Staci L. Wilson 2004-12-29
13 of 15 people found the following review helpful:
There have been several versions of Black Beauty produced for the cinema and for television. One of the weakest versions is the 1971 British production, which focuses much more on its parade of human characters than it does the horse. In the book and several of the movie versions, we get to know Beauty. We feel what he feels, and we understand what he is thinking as he passes from owner to owner. Beauty goes from a loving, happy family and life on an English farm with a little boy (Mark Lester) who loves him, to the cruel hands of the local land baron (Patrick Mower). Then he's stolen by Gypsy stereotypes, shipped across the continent, sold to a circus, and gifted to a gentleman who in turn gives the horse to his daughter. The daughter presents Beauty to her lover, who's a soldier headed for India. When the young man is killed in battle, Beauty is shipped back to England, where he goes to work in a coal mine. Instead of the people in the story being the thread woven through the horse's life, in this version it is just the opposite. While a horse called Ginger is mentioned in passing, the colorful equine characters in Beauty's orbit - most notably, Merrylegs - are all excised.

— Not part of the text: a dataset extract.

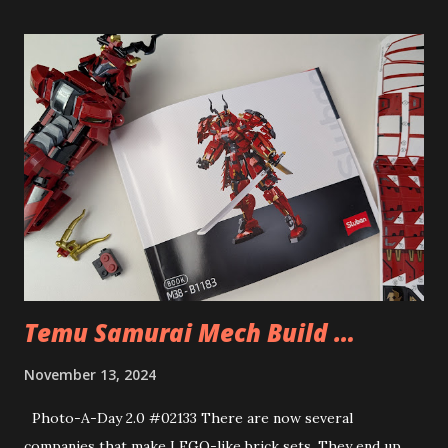
Temu Samurai Mech Build …
November 13, 2024
Photo-A-Day 2.0 #02133 There are now several
companies that make LEGO-like brick sets. They end up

Adding insult to injury, the filmmakers made precious little attempt to match the various horses who portrayed Beauty throughout the years. Different shades, different builds, and even completely different breeds were used interchangeably. To a horse-lover, this is on par with a director casting Jack Nicholson, Jackie Chan, and Jacqueline Bisset in the same role and expecting the audience not to notice. The only constant was the extremely shoddy-looking fake star painted on the horse's forehead.